When it comes to treating glaucoma, the goal of eye doctors is assuring their patient don’t go blind.

That would seem relatively easy. Give them eye drops or refer them to surgery, which helps relieve what is known as intraocular pressure (IOP) inside the eye. But with current technology, it can often be difficult to measure this pressure because it fluctuates so much and those measurements have to be done in a doctor’s office.

That soon could change, thanks to a new device described in Nature Medicine.

A team of researchers from Stanford University and Bar-Ilan University in Israel has designed an implantable sensor that can be read with a smartphone camera. This allows the patient to take readings themselves and should improve the accuracy of pressure data.

“We believe this self-monitoring capabilities of the implant can significantly enhance the treatment and make it significantly better for the patient,” said Bar-Ilan’s Yossi Mandel, who co-authored the paper with Ismail Araci, Baolong Su and Stephen R. Quake of Stanford.

“Today, we think we are not treating them good enough,” he added. “They come once in a while and we take a single point in time of measurement. This probably is not good enough and we know from other studies that there is large variation in the IOP. In the same day, it can vary a lot.”

Glaucoma is a group of eye diseases that in most cases produces increased pressure within the eye and affects more than 65 million people worldwide. When the eye pressure is increased, the optic nerve becomes damaged, resulting in the death of the retinal cells, degeneration of the nerve fibers and eventually permanent loss of vision.

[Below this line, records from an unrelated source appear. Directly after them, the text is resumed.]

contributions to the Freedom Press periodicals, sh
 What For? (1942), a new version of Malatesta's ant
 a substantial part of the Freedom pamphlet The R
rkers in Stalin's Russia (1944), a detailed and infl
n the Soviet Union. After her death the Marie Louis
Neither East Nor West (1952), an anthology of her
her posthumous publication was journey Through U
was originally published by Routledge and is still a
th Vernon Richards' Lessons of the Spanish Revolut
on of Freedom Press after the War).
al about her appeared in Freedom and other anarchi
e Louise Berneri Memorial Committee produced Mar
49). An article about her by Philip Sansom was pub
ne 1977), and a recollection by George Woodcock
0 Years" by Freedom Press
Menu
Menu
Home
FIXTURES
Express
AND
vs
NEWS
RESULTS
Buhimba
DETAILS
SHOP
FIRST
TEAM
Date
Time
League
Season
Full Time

There are several good methods to diagnosing glaucoma but only one that monitors the disease to ensure the prescribed treatments are working. Called the Goldman applanation tonometery, or GAT, the method requires that the eye be anesthetized in a physician’s office and then a plastic prism makes contact with the cornea to measure the pressure. Not only is this uncomfortable and complex but this technique has been found in several studies to be inaccurate.

“Unfortunately, the patient can’t today measure his own IOP like he would with hypertension where you can measure your own blood pressure. Glaucoma patients have to go to their physicians,” Mandel said in a phone interview. “In one study, they measured IOP over 24 hours and saw there were large variations. In about 80 percent of the patients, they changed the treatment.”

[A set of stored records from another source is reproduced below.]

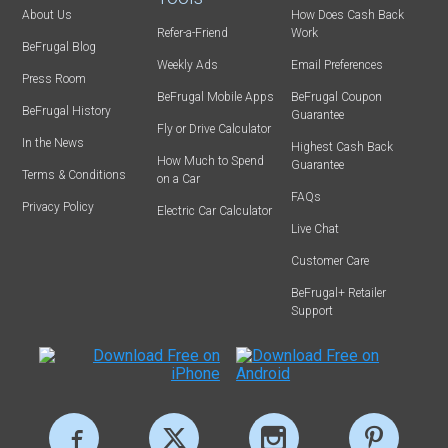
About Us
How Does Cash Back
Refer-a-Friend
Work
BeFrugal Blog
Weekly Ads
Email Preferences
Press Room
BeFrugal Mobile Apps
BeFrugal Coupon
BeFrugal History
Guarantee
Fly or Drive Calculator
In the News
Highest Cash Back
How Much to Spend
Guarantee
Terms & Conditions
on a Car
FAQs
Privacy Policy
Electric Car Calculator
Live Chat
Customer Care
BeFrugal+ Retailer
Support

The self-monitoring device, Mandel said, is about 50 microns in diameter and a few millimeters long. Looking much like a small tube, Mandel said the device developed in Quake’s lab is implanted in the eye.

“It looks very simple,” Mandel said. “The pressure in the eye causes a shift in the position of the fluid column in the device which then can be read much like the temperature in a thermometer.”

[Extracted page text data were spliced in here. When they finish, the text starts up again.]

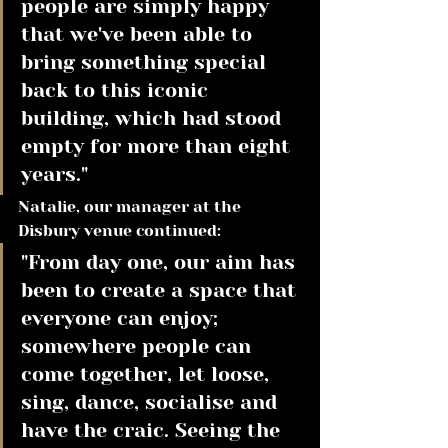
people are simply happy 
that we've been able to 
bring something special 
back to this iconic 
building, which had stood 
empty for more than eight 
years." 
Natalie, our manager at the 
Disbury venue continued:
"From day one, our aim has 
been to create a space that 
everyone can enjoy; 
somewhere people can 
come together, let loose, 
sing, dance, socialise and 
have the craic. Seeing the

Glaucoma experts welcomed news of the device, saying it offers several advantages over the current methods including that it reads the pressure and does it around the clock.

“If patient comes in for cataract surgery and, if at the same time you can implant the device that would allow monitoring IOP more accurately and remotely, that has a huge benefit,” Dr. Andrew Iwach, chairman of board for the Glaucoma Research Foundation and executive director Glaucoma Center of San Francisco said. He also founded the foundation’s annual event, Glaucoma 360, which brings together researchers, industry executives and philanthropist to find a cure for glaucoma.

“So if you look at the risk benefit ratio the question wouldn’t be why did you put it in but why you didn’t put it in,” he said.

There is a similar device available in Europe to measure pressure around the clock called the Sensimed Triggerfish. But this contact lens sensor doesn’t measure the eye pressure directly, which makes it less accurate and, according to a 2012 study in Arch of Ophthalmol, caused blurred vision and other adverse reactions in over 80 percent of the patients.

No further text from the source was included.